On with the shows! The metaphor of the circus has such a history in fashion—the performance, the costumes, the glitter, the constant traveling. Maria Grazia Chiuri immersed herself in research for her Spring haute couture show—circus depictions in Jean Cocteau, Pablo Picasso, Cindy Sherman, and Richard Avedon’s Dovima with Elephants, which he shot in Paris’s Cirque d’Hiver circa 1955. Chiuri also came across intensely hand-sequined costumes made by Gérard Vicaire, who has recently died: “He had a workshop here in Paris. It was all hand-embroidered—it’s really couture!”
You have to hand it to her. When it comes to booking acts for her shows, Chiuri is one of the sharpest-eyed impresarios in the ring. The designer, who made her entrance in ready-to-wear at Dior with her We Should All Be Feminists slogan T-shirts, performed the breathtaking leap of inviting Mimbre, London’s all-women troupe of circus acrobats, to do their astonishing thing in the Dior big top at the Musée Rodin.

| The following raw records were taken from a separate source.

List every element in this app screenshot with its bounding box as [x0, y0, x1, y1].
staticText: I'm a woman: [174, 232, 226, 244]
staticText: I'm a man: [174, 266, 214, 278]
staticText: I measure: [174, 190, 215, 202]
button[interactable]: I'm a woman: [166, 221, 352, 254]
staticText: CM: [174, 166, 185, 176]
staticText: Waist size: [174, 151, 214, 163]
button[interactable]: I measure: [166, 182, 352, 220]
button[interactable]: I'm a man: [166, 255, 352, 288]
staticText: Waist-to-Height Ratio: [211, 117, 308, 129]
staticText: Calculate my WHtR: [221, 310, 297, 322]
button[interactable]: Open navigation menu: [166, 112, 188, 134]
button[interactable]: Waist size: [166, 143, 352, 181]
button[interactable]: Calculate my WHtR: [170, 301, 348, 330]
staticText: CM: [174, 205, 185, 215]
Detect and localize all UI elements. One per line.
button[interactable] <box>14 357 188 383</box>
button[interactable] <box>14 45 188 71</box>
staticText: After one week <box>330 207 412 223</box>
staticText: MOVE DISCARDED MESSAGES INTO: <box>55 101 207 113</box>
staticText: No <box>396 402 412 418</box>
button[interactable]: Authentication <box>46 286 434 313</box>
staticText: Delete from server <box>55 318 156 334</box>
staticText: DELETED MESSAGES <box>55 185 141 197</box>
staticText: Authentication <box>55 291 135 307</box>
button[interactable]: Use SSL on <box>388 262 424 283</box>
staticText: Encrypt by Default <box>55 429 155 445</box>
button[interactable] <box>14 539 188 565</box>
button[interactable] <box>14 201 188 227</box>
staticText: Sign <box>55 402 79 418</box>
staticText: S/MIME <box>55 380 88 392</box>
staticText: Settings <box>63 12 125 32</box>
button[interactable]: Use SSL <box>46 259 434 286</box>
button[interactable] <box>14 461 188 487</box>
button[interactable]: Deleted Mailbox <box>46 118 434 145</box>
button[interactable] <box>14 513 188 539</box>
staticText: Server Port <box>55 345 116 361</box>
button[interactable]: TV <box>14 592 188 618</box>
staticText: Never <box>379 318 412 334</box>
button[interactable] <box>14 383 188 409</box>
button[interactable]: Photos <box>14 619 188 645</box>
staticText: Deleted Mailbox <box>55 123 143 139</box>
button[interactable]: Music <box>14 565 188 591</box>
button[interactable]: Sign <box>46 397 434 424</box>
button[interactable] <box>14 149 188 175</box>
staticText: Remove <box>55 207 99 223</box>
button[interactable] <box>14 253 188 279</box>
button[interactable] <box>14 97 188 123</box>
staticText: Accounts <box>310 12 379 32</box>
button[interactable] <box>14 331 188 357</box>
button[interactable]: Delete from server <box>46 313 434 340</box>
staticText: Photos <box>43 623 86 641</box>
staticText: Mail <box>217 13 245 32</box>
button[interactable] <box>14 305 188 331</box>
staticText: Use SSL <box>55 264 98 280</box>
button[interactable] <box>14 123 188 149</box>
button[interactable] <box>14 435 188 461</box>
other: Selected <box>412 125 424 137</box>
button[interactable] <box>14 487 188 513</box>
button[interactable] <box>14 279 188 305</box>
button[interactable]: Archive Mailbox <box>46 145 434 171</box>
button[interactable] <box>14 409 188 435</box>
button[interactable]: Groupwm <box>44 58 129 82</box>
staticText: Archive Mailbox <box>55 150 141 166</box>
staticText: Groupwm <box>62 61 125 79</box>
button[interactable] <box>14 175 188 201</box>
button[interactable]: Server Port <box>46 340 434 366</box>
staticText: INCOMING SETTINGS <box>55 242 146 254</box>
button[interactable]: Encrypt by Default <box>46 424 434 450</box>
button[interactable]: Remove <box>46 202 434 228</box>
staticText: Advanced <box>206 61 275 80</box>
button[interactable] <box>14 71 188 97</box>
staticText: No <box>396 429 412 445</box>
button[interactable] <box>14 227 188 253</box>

Women stood on other women’s shoulders. They strode along the walkways, held high and visible from every angle, breaking gender barriers and breaking hearts with the symbolism of so much female support: She ain’t heavy—she’s my sister. . . . Chiuri is brilliant at pulling off these contemporary performance stunts: She did it by bringing in the Tel Aviv–based choreographer Sharon Eyal and members of her company for Spring 2019, and an eight-woman band of female rodeo stars from Mexico for Resort 2019. This one was the most powerfully central to her beliefs to date.
The clothes in the ring can’t be the sideshow, though; this is the conundrum for all the designers who are engaged in the high-wire act of providing immersive fashion experiences today. Oddly enough, though pretty and cute, it wasn’t the glittery, fragile fantasia of girls in tiny playsuits and body stockings that stood out, nor the on-brand assortment of semitransparent caged crinoline gowns. The stars of this show were the female ringmasters: everything Chiuri had developed in black and white, from greatcoats and cutaway tailcoats, to the details of band-boy frogging, right through to a wholly tailored ivory satin three-piece suit.